Dispatch returns two functions. The first function returns a boolean result which indicates whether the remote call has completed or not. The second blocks until the remote call is complete, and then returns the result.

Composite Trees
The description of how composite trees will be implemented is extremely tentative and incomplete. In actuallity, much of what follows is a description of the lower-level method used to implement composite declarations. The actual declarations will be written using define composite and define node forms, which will be transformed into the form described below using Dylan macros.

Rationale for Recent Chagnes

Lots of stuff in the preceding explanation is under consideration for change. The biggest thing is eliminating the send and construct, and rebuilding the par construct to do something closer to map and reduce.

The alternative way of implementing parallelism that we're considering is to allow methods to be located on a particular processing node. Remote calls can be managed by assigning each method to an environment, and altering the method lookup system to include the ability to send a method to trigger the invocation of a method in the environment in which is resides.

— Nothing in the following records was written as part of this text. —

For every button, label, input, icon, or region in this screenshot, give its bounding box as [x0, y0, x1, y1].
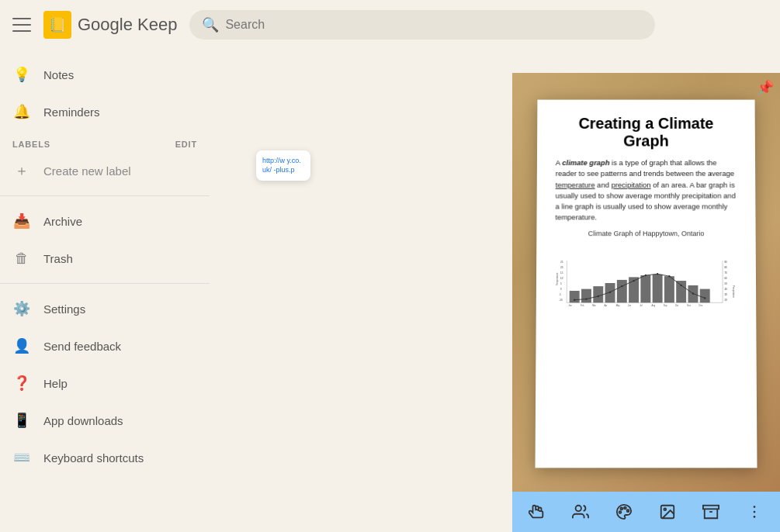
- more-options-button[interactable]: [742, 499, 767, 524]
- labels-title: Labels: [12, 140, 50, 149]
- url-card: http://w y.co.uk/ -plus.p: [256, 150, 310, 181]
- svg-text:Oct: Oct: [675, 304, 678, 307]
- svg-point-57: [576, 506, 581, 511]
- svg-point-59: [627, 510, 629, 512]
- svg-text:50: 50: [724, 282, 727, 285]
- svg-point-58: [624, 507, 626, 510]
- document-image: 📌 Creating a Climate Graph A climate gra…: [512, 73, 780, 492]
- menu-icon[interactable]: [12, 16, 31, 34]
- svg-text:Precipitation: Precipitation: [732, 285, 735, 298]
- svg-rect-25: [640, 275, 650, 302]
- search-input[interactable]: [225, 18, 643, 32]
- palette-button[interactable]: [612, 499, 636, 524]
- svg-text:Sep: Sep: [664, 304, 667, 307]
- svg-text:Aug: Aug: [652, 304, 656, 307]
- sidebar-divider-2: [0, 283, 210, 284]
- collaborator-button[interactable]: [568, 499, 593, 524]
- svg-text:Jun: Jun: [628, 304, 632, 307]
- svg-rect-19: [570, 291, 580, 302]
- svg-text:30: 30: [725, 293, 728, 296]
- toolbar-icons: [525, 499, 767, 524]
- svg-text:Apr: Apr: [604, 304, 607, 307]
- svg-text:Temperature: Temperature: [556, 272, 559, 285]
- labels-section-header: Labels EDIT: [0, 130, 210, 152]
- sidebar-item-feedback[interactable]: 👤 Send feedback: [0, 327, 210, 364]
- svg-point-63: [664, 508, 666, 510]
- image-button[interactable]: [655, 499, 680, 524]
- svg-point-60: [620, 508, 622, 510]
- settings-icon: ⚙️: [12, 299, 31, 318]
- sidebar-item-app-downloads[interactable]: 📱 App downloads: [0, 402, 210, 439]
- plus-icon: ＋: [12, 161, 31, 180]
- svg-point-68: [754, 516, 756, 518]
- svg-text:Jan: Jan: [569, 304, 573, 307]
- svg-text:20: 20: [725, 299, 728, 302]
- document-body: A climate graph is a type of graph that …: [555, 158, 737, 224]
- document-paper: Creating a Climate Graph A climate graph…: [536, 100, 757, 468]
- svg-point-66: [754, 506, 756, 508]
- sidebar: 💡 Notes 🔔 Reminders Labels EDIT ＋ Create…: [0, 50, 210, 532]
- trash-icon: 🗑: [12, 249, 31, 268]
- svg-text:Jul: Jul: [640, 304, 643, 307]
- svg-rect-27: [664, 276, 674, 302]
- sidebar-item-keyboard-shortcuts[interactable]: ⌨️ Keyboard shortcuts: [0, 439, 210, 476]
- chart-title: Climate Graph of Happytown, Ontario: [555, 230, 737, 237]
- sidebar-item-settings[interactable]: ⚙️ Settings: [0, 290, 210, 327]
- svg-text:0: 0: [560, 288, 562, 291]
- search-bar[interactable]: 🔍: [189, 10, 655, 40]
- svg-point-67: [754, 511, 756, 513]
- svg-text:Nov: Nov: [687, 304, 691, 307]
- bell-icon: 🔔: [12, 102, 31, 121]
- done-button[interactable]: DONE: [773, 499, 780, 525]
- svg-text:70: 70: [724, 271, 727, 275]
- svg-text:60: 60: [724, 277, 727, 280]
- svg-rect-30: [700, 289, 710, 303]
- svg-text:40: 40: [725, 288, 728, 291]
- app-logo: 📒 Google Keep: [43, 11, 177, 39]
- search-icon: 🔍: [202, 16, 219, 33]
- svg-point-61: [619, 511, 622, 513]
- topbar: 📒 Google Keep 🔍: [0, 0, 780, 50]
- chart-wrapper: 25 20 15 10 5 0 -5 -10 90 80: [555, 240, 737, 326]
- hand-tool-button[interactable]: [525, 499, 549, 524]
- logo-icon: 📒: [43, 11, 71, 39]
- svg-text:20: 20: [560, 266, 563, 269]
- content-area: http://w y.co.uk/ -plus.p 📌 Creating a C…: [210, 50, 780, 532]
- sidebar-item-trash[interactable]: 🗑 Trash: [0, 240, 210, 277]
- sidebar-item-reminders[interactable]: 🔔 Reminders: [0, 93, 210, 130]
- sidebar-divider-1: [0, 195, 210, 196]
- svg-rect-64: [703, 506, 719, 510]
- svg-text:5: 5: [560, 282, 562, 285]
- sidebar-item-notes[interactable]: 💡 Notes: [0, 56, 210, 93]
- image-toolbar: DONE: [512, 492, 780, 532]
- svg-text:15: 15: [560, 271, 563, 275]
- lightbulb-icon: 💡: [12, 65, 31, 84]
- svg-text:Dec: Dec: [699, 304, 703, 307]
- climate-chart: 25 20 15 10 5 0 -5 -10 90 80: [555, 240, 737, 326]
- svg-rect-26: [653, 275, 663, 302]
- archive-button[interactable]: [699, 499, 723, 524]
- pin-icon: 📌: [757, 79, 774, 96]
- main-content: 💡 Notes 🔔 Reminders Labels EDIT ＋ Create…: [0, 50, 780, 532]
- svg-text:Mar: Mar: [592, 304, 596, 307]
- labels-edit-button[interactable]: EDIT: [175, 140, 197, 149]
- download-icon: 📱: [12, 411, 31, 430]
- svg-rect-23: [617, 280, 627, 302]
- sidebar-item-help[interactable]: ❓ Help: [0, 364, 210, 402]
- create-label-item[interactable]: ＋ Create new label: [0, 152, 210, 189]
- svg-text:-5: -5: [559, 293, 561, 296]
- feedback-icon: 👤: [12, 337, 31, 355]
- image-panel: 📌 Creating a Climate Graph A climate gra…: [512, 73, 780, 532]
- svg-text:90: 90: [724, 261, 727, 264]
- svg-text:Feb: Feb: [581, 304, 584, 307]
- svg-text:80: 80: [724, 266, 727, 269]
- svg-rect-20: [581, 289, 591, 303]
- svg-text:-10: -10: [559, 299, 563, 302]
- svg-text:10: 10: [560, 277, 563, 280]
- image-container: 📌 Creating a Climate Graph A climate gra…: [512, 73, 780, 492]
- document-title: Creating a Climate Graph: [556, 116, 737, 150]
- keyboard-icon: ⌨️: [12, 448, 31, 467]
- svg-text:25: 25: [560, 261, 563, 264]
- sidebar-item-archive[interactable]: 📥 Archive: [0, 202, 210, 240]
- help-icon: ❓: [12, 374, 31, 392]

To make this alternative work, we need to work out a set of method selection rules that will decide which environment the method belongs to. The problem comes about mainly in calls which involve multiple objects:

For example, consider the following call:

search(r1,x,#[1,2,3],r2)

In this code, suppose that r1 is a remote object living in environment env1, and r2 is a remote object living in environment r2. The semantics for this call could be defined in four different ways:

  1. execute a local search method in the current environment, with remote references to r1 and r2.
  2. execute the search method for the call in environment e1, with r2 as a remote argument and pass x and #[1,2,3] in a message.
  3. execute the search method for the call in environment e2, with r1 as a remote argument and pass x and #[1,2,3] in a message.
  4. reject the call as invalid since its remote arguments are not aligned.

My current inclination is the last: I like the semantics of it. Dylan tends to be fairly applicative value oriented; so it makes sense that objects that aren't specifically remote objects should be transportable in a message, and that the location where the call occurs should be the location where the remote objects are located.

One obvious limitation to the above is that a call involving a remote object will only be treated as a remote call if the object is a specializing argument.